JO: I’ve always been interested with writers that play with personas in their work.  Literary doppelgangers, etc, etc. You find things like that in Paul Auster’s work and in Ben Lerner’s and in Julie Hecht’s as well. I wanted to use bits from my own experience to give the novel the texture of a lived-in life. Also to have something to counterbalance the more dramatic aspects of the story. It interests me that no one ever wonders if I’m the girl or the husband or the philosopher or the sister though there are parts of my life in all of them. Next time I’ll have to mix it up and have my narrator be an elderly botanist or something.

Z: There are many references to outer space and astronomy in the novel. In the inception of this novel, what questions or sentiments about space did you have that related to the novel’s title, Dept. of Speculation?

JO: I had been reading interviews with astronauts before I started the book and one of the things that struck me about their observations was how sublime and harrowing the experience of being in space was.
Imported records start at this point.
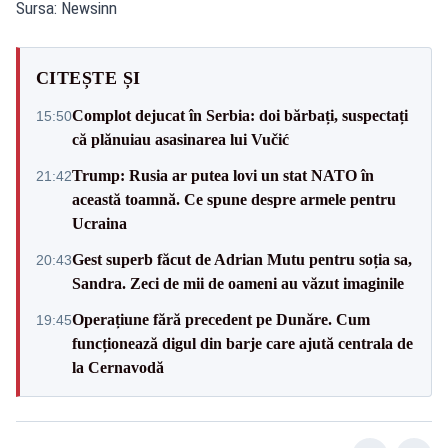
Sursa: Newsinn
CITEȘTE ȘI
Complot dejucat în Serbia: doi bărbați, suspectați
15:50
că plănuiau asasinarea lui Vučić
Trump: Rusia ar putea lovi un stat NATO în
21:42
această toamnă. Ce spune despre armele pentru
Ucraina
Gest superb făcut de Adrian Mutu pentru soția sa,
20:43
Sandra. Zeci de mii de oameni au văzut imaginile
Operațiune fără precedent pe Dunăre. Cum
19:45
funcționează digul din barje care ajută centrala de
la Cernavodă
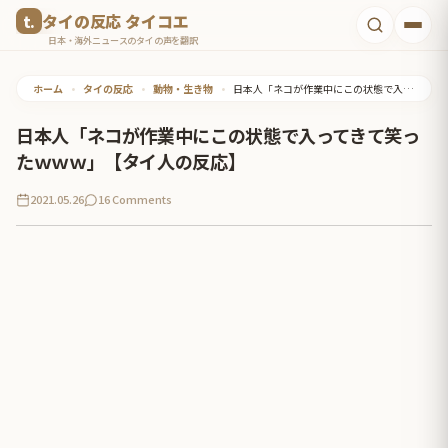
コ
タイの反応 タイコエ
ン
日本・海外ニュースのタイの声を翻訳
テ
ホーム
•
タイの反応
•
動物・生き物
•
日本人「ネコが作業中にこの状態で入ってきて笑ったｗｗｗ」【タイ人の反応】
ン
ツ
日本人「ネコが作業中にこの状態で入ってきて笑っ
へ
たｗｗｗ」【タイ人の反応】
ス
2021.05.26
16 Comments
キ
ッ
プ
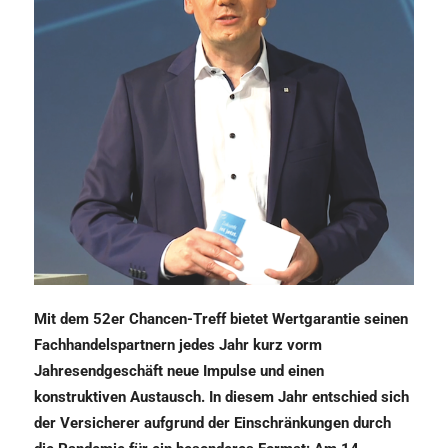
Mit dem 52er Chancen-Treff bietet Wertgarantie seinen
Fachhandelspartnern jedes Jahr kurz vorm
Jahresendgeschäft neue Impulse und einen
konstruktiven Austausch. In diesem Jahr entschied sich
der Versicherer aufgrund der Einschränkungen durch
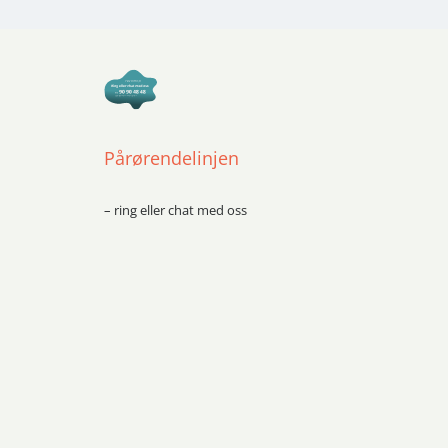
Pårørendelinjen
– ring eller chat med oss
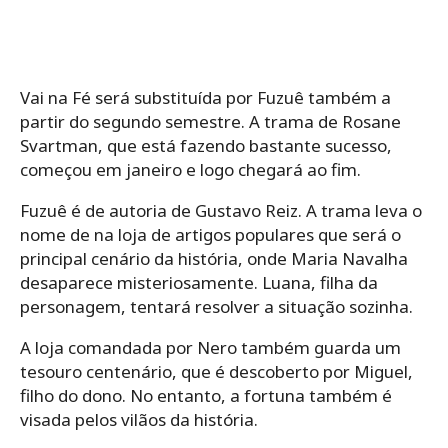
Vai na Fé será substituída por Fuzuê também a
partir do segundo semestre. A trama de Rosane
Svartman, que está fazendo bastante sucesso,
começou em janeiro e logo chegará ao fim.
Fuzuê é de autoria de Gustavo Reiz. A trama leva o
nome de na loja de artigos populares que será o
principal cenário da história, onde Maria Navalha
desaparece misteriosamente. Luana, filha da
personagem, tentará resolver a situação sozinha.
A loja comandada por Nero também guarda um
tesouro centenário, que é descoberto por Miguel,
filho do dono. No entanto, a fortuna também é
visada pelos vilãos da história.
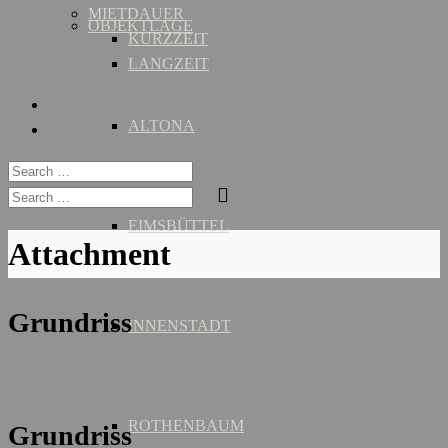
MIETDAUER
OBJEKTLAGE
KURZZEIT
LANGZEIT
ALTONA
EIMSBÜTTEL
Attachment
Grundriss
INNENSTADT
ROTHENBAUM
Grundriss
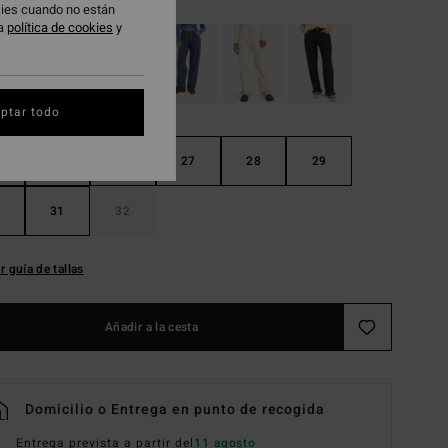
okies cuando no están
ra
política de cookies
y
ptar todo
25
26
27
28
29
31
32
r guía de tallas
Añadir a la cesta
Domicilio o Entrega en punto de recogida
Entrega prevista a partir del
11 agosto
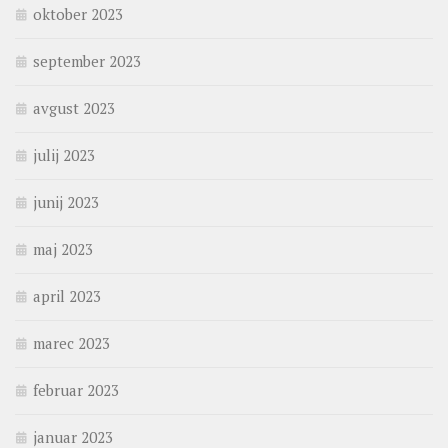
oktober 2023
september 2023
avgust 2023
julij 2023
junij 2023
maj 2023
april 2023
marec 2023
februar 2023
januar 2023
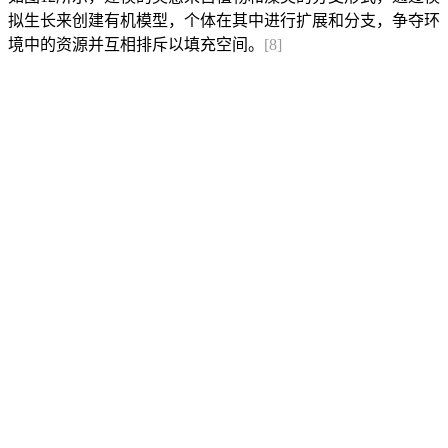
拟生长来创建有机模型，个体在其中进行扩展和分支，争夺环
境中的资源并互相排斥以填充空间。
[8]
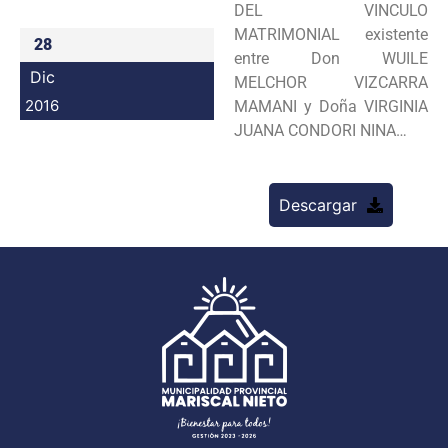
DEL VINCULO
Programas
MATRIMONIAL existente
28
entre Don WUILE
Intranet
Dic
MELCHOR VIZCARRA
2016
MAMANI y Doña VIRGINIA
JUANA CONDORI NINA…
Descargar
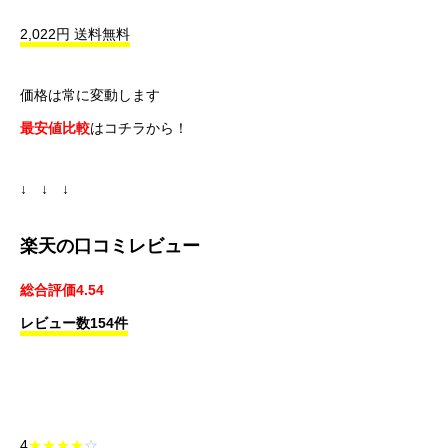
2,022円 送料無料
価格は常に変動します
最安値比較
はコチラから！
↓ ↓ ↓
楽天の口コミレビュー
総合評価4.54
レビュー数154件
4
★★★★
☆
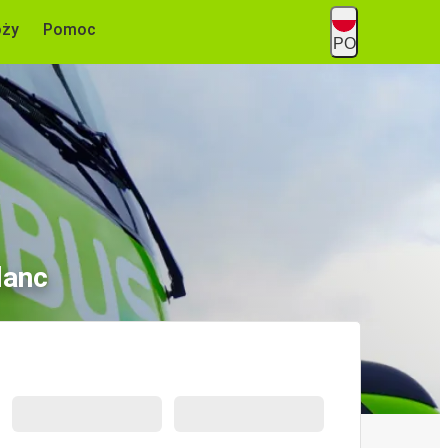
óży
Pomoc
PO
lanc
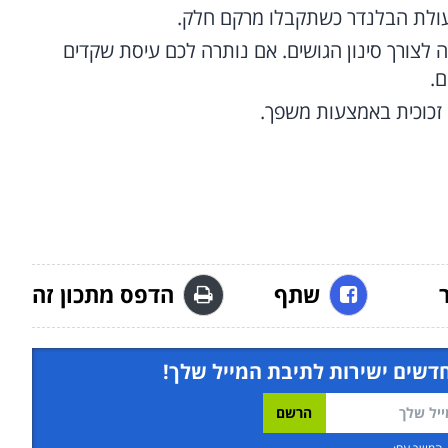
עולת הבלנדר כשתקבלו מרקם חלק.
 לצורך סינון הגושים. אם נותרה לכם עיסת שקדים
ם.
זכוכית באמצעות משפך.
שתף
הדפס מתכון זה
חדשים ישירות לתיבת המייל שלך!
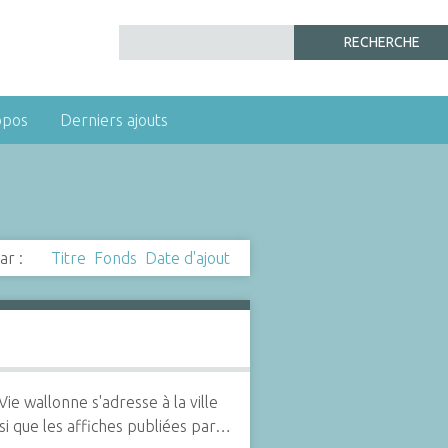
opos
Derniers ajouts
ar :
Titre
Fonds
Date d'ajout
 wallonne s'adresse à la ville
si que les affiches publiées par…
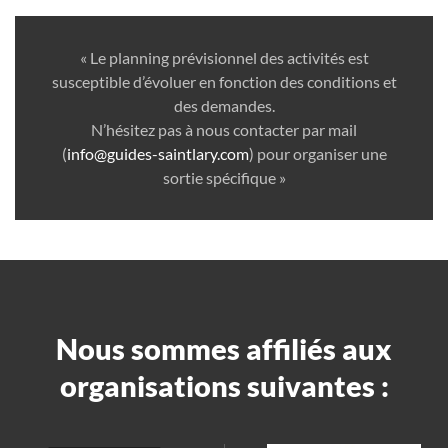
« Le planning prévisionnel des activités est
susceptible d’évoluer en fonction des conditions et
des demandes.
N’hésitez pas à nous contacter par mail
(
info@guides-saintlary.com
) pour organiser une
sortie spécifique »
Nous sommes affiliés aux
organisations suivantes :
What came through was how far from home they felt even as they were doing this longed for, culturally exalted thing. Somehow it reminded me of how it felt to be a parent in those early days, that sense of having spun out of the world as you had known it, of being utterly ungrounded.

I already had written a lot of the novel and had the Edison quote about outer space in the beginning so I wanted to find a way to add some more space images to the narrative. None of it made sense at first, and I almost scrapped the idea, but for some reason I kept at it until it started to come together. In general, I tend to trust these kind of unlikely associations when I have them. They feel like meaningful correspondences that exist below my conscious level of perception.

One thought on “The Philosophical Novel Couched in a Tale of Marriage: Q&A with Jenny Offill

  1. Great interview. Having loved Dept. of Speculation, I was pleased to read Fries’ questions, which paralleled many of mine regarding POV and structure. Thank you!